Ed Wood quería ser Orson Welles. Obviamente no pudo, pero suplantó la falta absoluta de talento wellesiano por un entusiasmo mesiánico que lo llevó a filmar películas en cinco días con presupuestos casi inexistentes. Esa producción le valió el doble título de “peor director de la peor película de la Historia”. Y la Ed Wood de Tim Burton lo reveló como el gran fetiche del cine. A 25 años de su muerte, Rodrigo Fresán exhuma su vida, obra y leyenda y explica por qué su verdadero valor pasa por otro lado.

 Por Rodrigo Fresán

En el principio de toda vanguardia, casi seguro, suele latir una palabra larga y casi secreta y de sonido travieso.
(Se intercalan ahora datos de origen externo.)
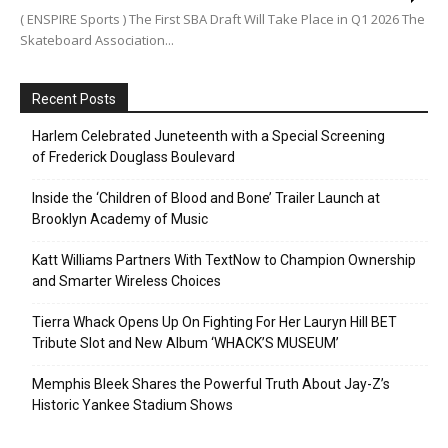
( ENSPIRE Sports ) The First SBA Draft Will Take Place in Q1 2026 The
Skateboard Association...
Recent Posts
Harlem Celebrated Juneteenth with a Special Screening
of Frederick Douglass Boulevard
Inside the ‘Children of Blood and Bone’ Trailer Launch at
Brooklyn Academy of Music
Katt Williams Partners With TextNow to Champion Ownership
and Smarter Wireless Choices
Tierra Whack Opens Up On Fighting For Her Lauryn Hill BET
Tribute Slot and New Album ‘WHACK’S MUSEUM’
Memphis Bleek Shares the Powerful Truth About Jay-Z’s
Historic Yankee Stadium Shows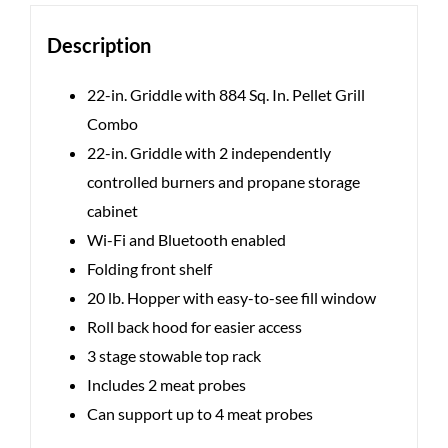
Description
22-in. Griddle with 884 Sq. In. Pellet Grill
Combo
22-in. Griddle with 2 independently
controlled burners and propane storage
cabinet
Wi-Fi and Bluetooth enabled
Folding front shelf
20 lb. Hopper with easy-to-see fill window
Roll back hood for easier access
3 stage stowable top rack
Includes 2 meat probes
Can support up to 4 meat probes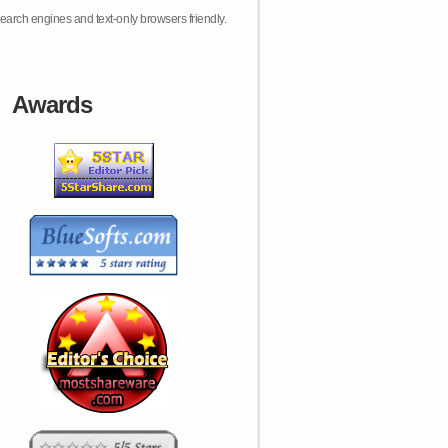
earch engines and text-only browsers friendly.
Awards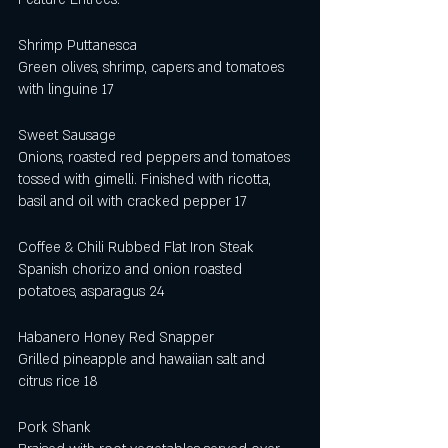
Shrimp Puttanesca 
Green olives, shrimp, capers and tomatoes 
with linguine 17
Sweet Sausage
Onions, roasted red peppers and tomatoes 
tossed with gimelli. Finished with ricotta, 
basil and oil with cracked pepper 17
Coffee & Chili Rubbed Flat Iron Steak
Spanish chorizo and onion roasted 
potatoes, asparagus 24
Habanero Honey Red Snapper 
Grilled pineapple and hawaiian salt and 
citrus rice 18
Pork Shank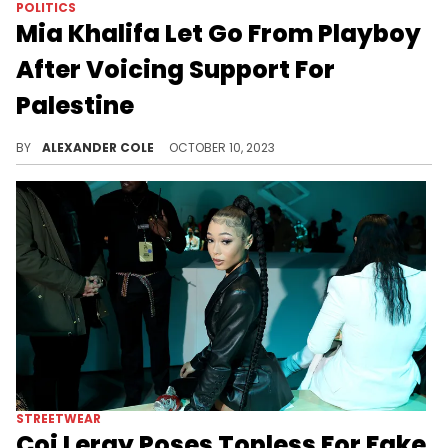
POLITICS
Mia Khalifa Let Go From Playboy
After Voicing Support For
Palestine
Playboy took a hard stance on the matter.
BY
ALEXANDER COLE
OCTOBER 10, 2023
STREETWEAR
Coi Leray Poses Topless For Fake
La palabra es serendipity –su correspondencia y/o neologismo en castellano es serendipia– y se la utiliza todas y cada una de las veces que se necesita explicar y definir “el regalo de encontrar cosas valiosas o agradables no buscadas”, o bien (definición del diccionario inglés; la palabra no figura aún en el Diccionario de la Lengua Española, responsabilidad de la Real Academia Española) “la facultad de hacer descubrimientos afortunados e inesperados por accidente”.
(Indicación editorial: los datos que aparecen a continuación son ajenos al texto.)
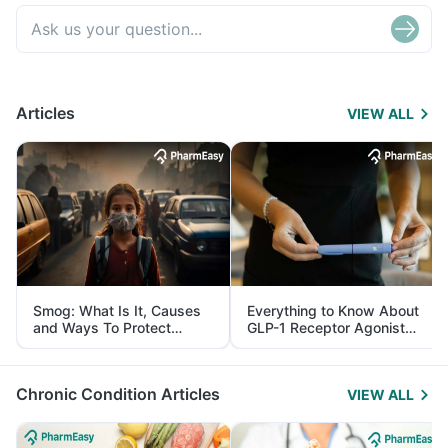
Articles
VIEW ALL
Smog: What Is It, Causes
Everything to Know About
and Ways To Protect
GLP-1 Receptor Agonist
Yourself From It
and Its Role in Weight
Management
Chronic Condition Articles
VIEW ALL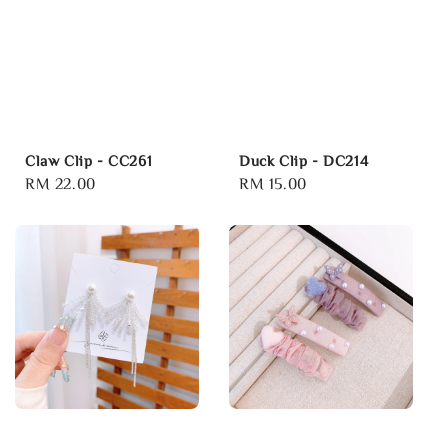
Claw Clip - CC261
Duck Clip - DC214
Regular
RM 22.00
Regular
RM 15.00
price
price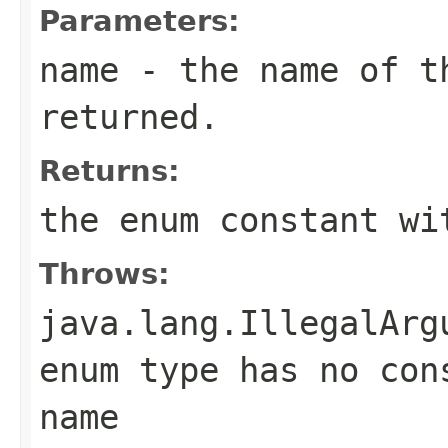
Parameters:
name
- the name of th
returned.
Returns:
the enum constant wi
Throws:
java.lang.IllegalArg
enum type has no con
name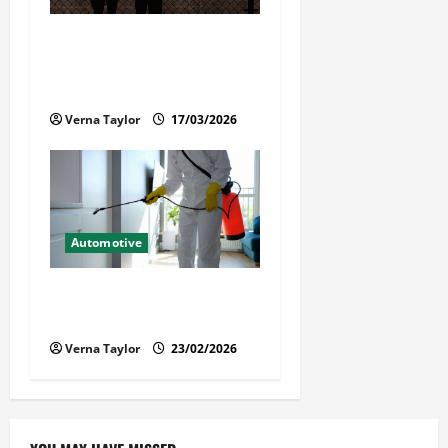
What Families Should Know
When a Loved One Is Held in
Immigration Detention
Verna Taylor
17/03/2026
Automotive
Solusi Tuntas Atasi Rayap
untuk Hunian Nyaman
Verna Taylor
23/02/2026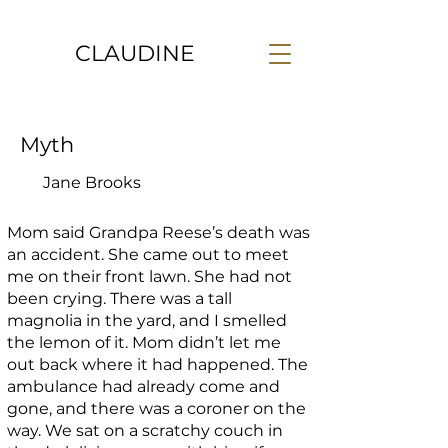
CLAUDINE
Myth
Jane Brooks
Mom said Grandpa Reese’s death was
an accident. She came out to meet
me on their front lawn. She had not
been crying. There was a tall
magnolia in the yard, and I smelled
the lemon of it. Mom didn’t let me
out back where it had happened. The
ambulance had already come and
gone, and there was a coroner on the
way. We sat on a scratchy couch in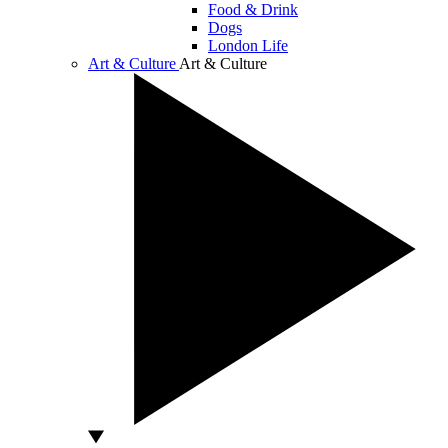
Food & Drink
Dogs
London Life
Art & Culture
Art & Culture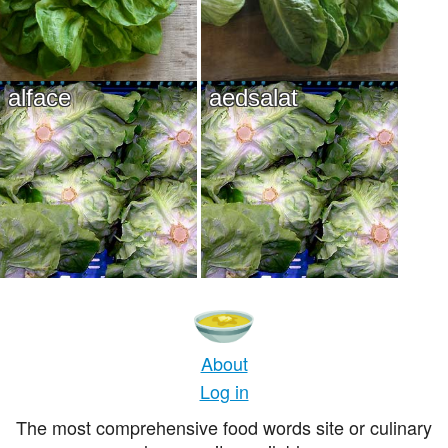
alface
aedsalat
About
Log in
The most comprehensive food words site or culinary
La palabra en cuestión fue inventada por el escritor de novelas góticas Horace Walpole y aparece por primera vez en una carta a su amigo Horace Mann en 1754. Walpole –autor de la célebre novela gótica The Castle of Otranto, además de compulsivo camarada epistolar de todo aquel se le pusiera a tiro y pluma– hace alusión a un cuento de hadas que lo ha impresionado muy gratamente y que se titula “Los tres príncipes de Serendip”. En ese relato se cuentan las aventuras de tres nobles que –escribe Walpole– “están siempre haciendo descubrimientos, por accidente y sagacidad, de cosas que jamás se habían planteado encontrar”. De ahí, de Serendip, surge serendipity y de ahí surge serendipia: una forma mutante de la casualidad que nos ha formado y deformado a lo largo de los milenios tanto en lo público como en lo privado, tanto en lo histórico y como en lo íntimo: Colón “descubre” el Nuevo Mundo buscando una nueva ruta hacia Oriente navegando con rumbo Oeste; Sir Isaac Newton es “bautizado” por una manzana en picada a la hora de redactar la Ley de Gravedad, y cualquiera de nosotros comprende que esa mujer que pensaba era “el amor de la vida” al final no era otra cosa que “el ángel de la muerte”. Así las cosas.
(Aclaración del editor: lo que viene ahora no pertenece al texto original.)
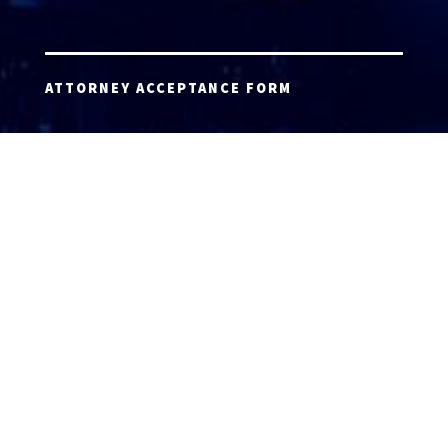
ATTORNEY ACCEPTANCE FORM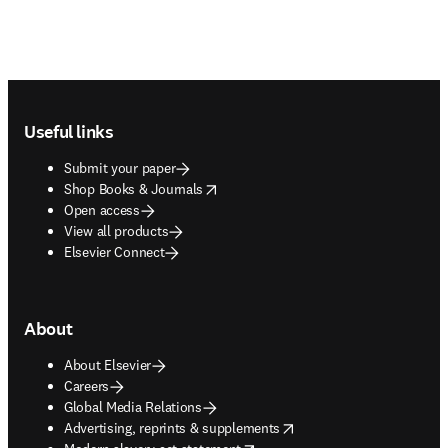
Footer navigation
Useful links
Submit your paper
opens in new tab/window
Shop Books & Journals
Open access
View all products
Elsevier Connect
About
About Elsevier
Careers
Global Media Relations
opens in new tab/window
Advertising, reprints & supplements
opens in new tab/window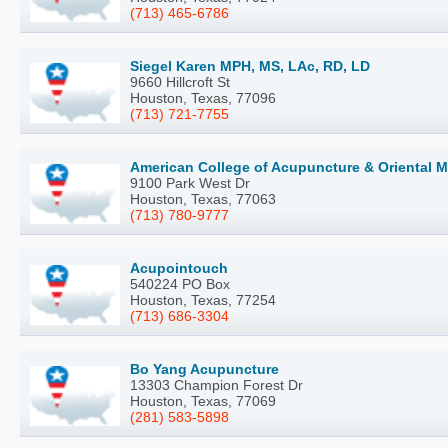
(713) 465-6786
Siegel Karen MPH, MS, LAc, RD, LD
9660 Hillcroft St
Houston, Texas, 77096
(713) 721-7755
American College of Acupuncture & Oriental M
9100 Park West Dr
Houston, Texas, 77063
(713) 780-9777
Acupointouch
540224 PO Box
Houston, Texas, 77254
(713) 686-3304
Bo Yang Acupuncture
13303 Champion Forest Dr
Houston, Texas, 77069
(281) 583-5898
La mayoría de las serendipias –por inclinación y hábitat– suelen orbitar alrededor del mundo de lo científico: el ADN, la penicilina, la píldora anticonceptiva, el LSD, los rayos X son serendipias famosas así como los post-it, el velcro y el minoxidil. Tal vez tenga que ver con el hecho de que los hombres de laboratorio están buscando todo el tiempo y, por lo tanto, tarde o temprano van a encontrar algo. Lo que no implica renunciar a la idea de la serendipia como forma azarosa de la Vanguardia. Esa Vanguardia que empieza como facción fracasada o alternativa o under de un determinado momento artístico (o de reacción contra un determinado momento artístico) y acaba siendo legitimada –serendipizada– por la perspectiva de los años, la inevitable compulsión retro del ser humano, y la encendida labia de algún crítico con buen ojo para lo que nadie quiso ver en su momento. Como bien explica Walpole en su carta, la sagacidad –del artista práctico o del espectador teórico– es parte importante e imprescindible de la serendipia que corre por las venas y arterias de las manifestaciones de la Cultura Trash. Acción y reacción y recién entonces ese ¡Eureka! de Arquímedes en la bañera, acaso el primer Homo-Serendipia.
Sí, hay que saber apreciar lo que no se buscaba pero se encontró, hay que saber mirar. O –lo que es más extraño y acaso más meritorio– convencerse de que allí hay algo que nunca estuvo, que no está, que jamás estará y que –por prepotencia y adicción de Vanguardia– aparece.
En el principio, todo es y todo puede llegar a ser Vanguardia. El asunto es llegar al final.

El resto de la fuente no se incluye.